Engine Load avg (ms) Dump avg (ms) Relative to naay (native)
naay (native) 0.13 0.06 baseline
naay (pure-python) 0.96 0.45 ~7× slower loads, ~8× slower dumps (still >10× faster than PyYAML loads)
PyYAML safe_* 10.64 7.91 ~82× slower loads, ~132× slower dumps
ruamel.yaml (safe) 3.02 4.18 ~23× slower loads, ~70× slower dumps

examples/stress_test1.yaml (20 runs, deeply nested)

Engine Load avg (ms) Dump avg (ms) Notes
naay (native) 4.91 5.89 baseline
naay (pure-python) 9.82 7.78 ~2× slower than native; still stack-safe
PyYAML safe_* fail fail hit Python recursion depth on the first iteration
ruamel.yaml (safe) 33.80 fail ~7× slower on load; dump also exceeded recursion depth

The pure-Python rows above use _naay_pure.parser, the fallback shipped alongside the wheel for platforms where compiling the Rust extension is not possible.

Synthetic dense map (1,500 flat scalars, 200 runs)

Engine Load avg (ms) Dump avg (ms)
naay (native) 0.88 0.68
naay (pure-python) 6.01 3.23
PyYAML safe_* 82.41 45.77
ruamel.yaml (safe) 19.96 40.09

Even on this uniform synthetic workload, naay (native) loads about 93× faster than PyYAML and 23× faster than ruamel, while dumping is 68× faster than PyYAML and 59× faster than ruamel.
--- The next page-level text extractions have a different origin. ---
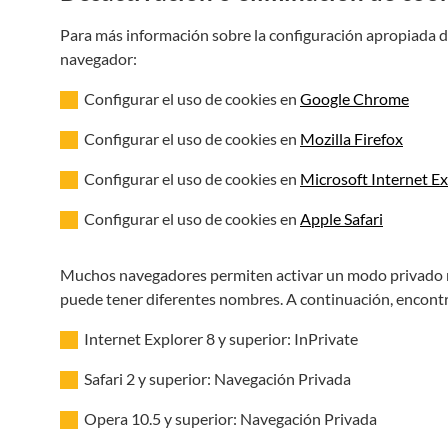
Para más información sobre la configuración apropiada de l
navegador:
Configurar el uso de cookies en
Google Chrome
Configurar el uso de cookies en
Mozilla Firefox
Configurar el uso de cookies en
Microsoft Internet Ex
Configurar el uso de cookies en
Apple Safari
Muchos navegadores permiten activar un modo privado me
puede tener diferentes nombres. A continuación, encontr
Internet Explorer 8 y superior: InPrivate
Safari 2 y superior: Navegación Privada
Opera 10.5 y superior: Navegación Privada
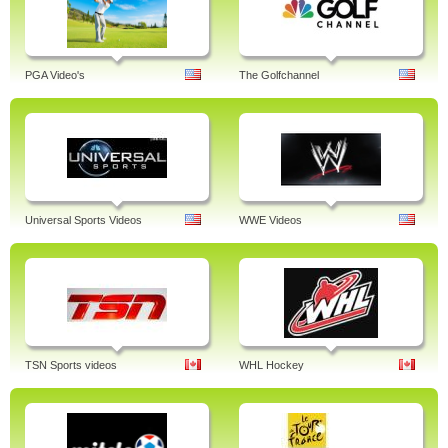
PGA Video's
The Golfchannel
Universal Sports Videos
WWE Videos
TSN Sports videos
WHL Hockey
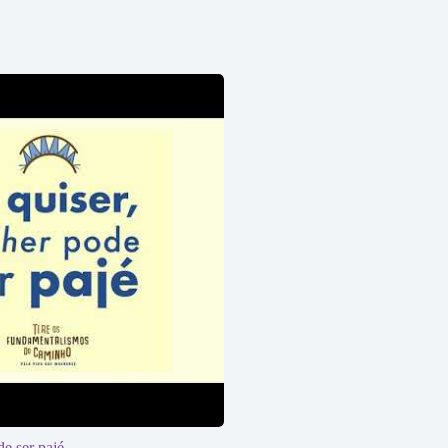
e ser pajé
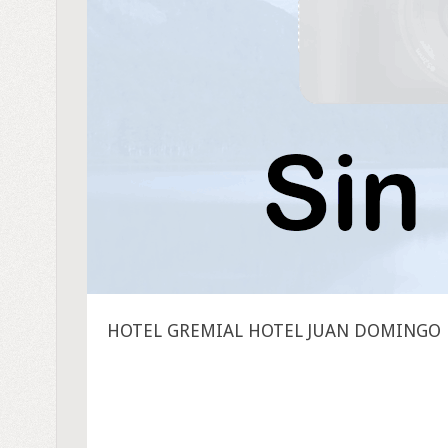
HOTEL GREMIAL HOTEL JUAN DOMINGO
The pure-Python fallback still loads ~13× faster than PyYAML and dumps ~14× faster, so the all-Python wheel remains viable when the Rust extension is unavailable.
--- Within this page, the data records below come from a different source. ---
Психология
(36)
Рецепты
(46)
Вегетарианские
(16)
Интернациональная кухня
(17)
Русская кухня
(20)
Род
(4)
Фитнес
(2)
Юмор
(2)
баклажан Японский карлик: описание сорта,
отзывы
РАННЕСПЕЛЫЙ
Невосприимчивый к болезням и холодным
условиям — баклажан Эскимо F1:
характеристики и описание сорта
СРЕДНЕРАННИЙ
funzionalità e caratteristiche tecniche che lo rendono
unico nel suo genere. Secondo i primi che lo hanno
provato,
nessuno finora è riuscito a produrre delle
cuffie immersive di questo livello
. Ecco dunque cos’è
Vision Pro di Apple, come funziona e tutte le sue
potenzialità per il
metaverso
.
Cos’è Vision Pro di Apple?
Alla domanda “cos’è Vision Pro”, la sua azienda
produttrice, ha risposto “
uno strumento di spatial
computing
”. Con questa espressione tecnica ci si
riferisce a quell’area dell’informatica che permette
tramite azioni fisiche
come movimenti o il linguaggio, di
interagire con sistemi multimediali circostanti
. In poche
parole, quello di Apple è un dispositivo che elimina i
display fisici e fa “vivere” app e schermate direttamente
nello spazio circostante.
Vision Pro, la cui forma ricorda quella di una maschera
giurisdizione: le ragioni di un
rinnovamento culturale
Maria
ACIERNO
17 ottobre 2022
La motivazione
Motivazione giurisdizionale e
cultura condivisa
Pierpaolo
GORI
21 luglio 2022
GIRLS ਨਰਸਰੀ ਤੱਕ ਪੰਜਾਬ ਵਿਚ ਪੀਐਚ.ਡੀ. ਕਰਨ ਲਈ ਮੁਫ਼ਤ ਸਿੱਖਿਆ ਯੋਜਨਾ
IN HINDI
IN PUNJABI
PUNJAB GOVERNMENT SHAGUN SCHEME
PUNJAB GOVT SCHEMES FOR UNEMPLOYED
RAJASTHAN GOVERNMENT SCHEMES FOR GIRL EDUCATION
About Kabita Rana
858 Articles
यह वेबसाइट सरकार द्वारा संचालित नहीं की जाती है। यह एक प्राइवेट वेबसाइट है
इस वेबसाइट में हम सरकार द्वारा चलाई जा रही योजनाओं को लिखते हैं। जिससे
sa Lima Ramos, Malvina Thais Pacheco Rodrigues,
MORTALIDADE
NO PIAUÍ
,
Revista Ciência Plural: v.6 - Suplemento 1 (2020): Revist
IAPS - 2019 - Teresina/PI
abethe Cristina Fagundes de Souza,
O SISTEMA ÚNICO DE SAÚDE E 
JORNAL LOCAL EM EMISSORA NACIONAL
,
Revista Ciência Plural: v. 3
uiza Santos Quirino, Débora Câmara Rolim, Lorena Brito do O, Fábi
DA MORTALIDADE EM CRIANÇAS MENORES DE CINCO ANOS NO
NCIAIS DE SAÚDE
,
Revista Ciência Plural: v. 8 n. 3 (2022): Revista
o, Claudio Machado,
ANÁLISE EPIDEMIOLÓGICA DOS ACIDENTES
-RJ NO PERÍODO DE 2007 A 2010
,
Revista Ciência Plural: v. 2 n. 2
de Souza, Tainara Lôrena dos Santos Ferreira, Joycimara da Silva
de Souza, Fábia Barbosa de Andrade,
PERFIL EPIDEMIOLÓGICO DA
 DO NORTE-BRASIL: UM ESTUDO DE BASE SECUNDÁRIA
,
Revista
The synthetic numbers come from examples/synthetic_dense_bench.py. Reproduce them with:

uv run python examples/synthetic_dense_bench.py --runs 200 --keys 1500

The helper accepts --runs and --keys flags if you want to probe different shapes or shorter smoke tests.

Spec

Required Preamble

  • The document root must be a mapping containing _naay_version: "1.0" as its first key.
  • No other document-level metadata or directives are permitted.

Scalars

  • Every non-block scalar is interpreted as a UTF-8 string; numbers/booleans are not auto-coerced.
  • Quoted scalars may use single or double quotes; escaping follows standard YAML rules.
  • Multiline content is emitted and parsed via the | block literal style only; folded scalars (>) are not allowed.
  • Trailing whitespace is preserved inside quoted and block scalars but trimmed for bare scalars.

Sequences

  • Denoted with - items at consistent indentation; nested collections are indented by two spaces.
  • Empty sequences are serialized as [] and parsed equivalently anywhere (top-level, nested, inline).
  • Inline sequences ([a, b]) are not part of the subset; use block form instead.

Mappings

  • Keys must be plain strings; quoting is required when keys contain whitespace or reserved characters :#?.
  • Empty mappings serialize as {} and parse equivalently at any depth.
  • Inline mappings ({a: b}) are allowed only for a single key/value emitted inline after - key:; multi-key inline maps are parsed but immediately expanded into block form.

Anchors and Aliases

  • Anchors are declared via &name preceding a nested block; aliases via *name anywhere a value is allowed.
  • The merge key << supports alias merging; merged values must themselves be mappings.
  • Anchors cannot reference scalars that lack a nested block (mirrors YAML behavior).

Comments

  • Full-line comments begin with # at any indentation; these are preserved when using the Rust dumper.
  • Inline comments (after content, starting with #) are preserved when associated with sequences/mappings.
  • Comments are dropped when parsing through the Python API (which returns dict/list/str).

Indentation and Formatting

  • Only spaces are allowed; tabs cause a parse error.
  • Indentation increments must be exactly two spaces for nested blocks.
  • Empty lines are discarded; trailing whitespace on content lines is trimmed before parsing.

Serialization Guarantees

  • Empty lists/maps always emit as []/{} so downstream tools can distinguish them from empty strings.
  • Scalars containing newlines are emitted as | blocks with consistent two-space indentation.
  • The dumper preserves comment placement, anchor structure, and ordering of keys/sequences as supplied.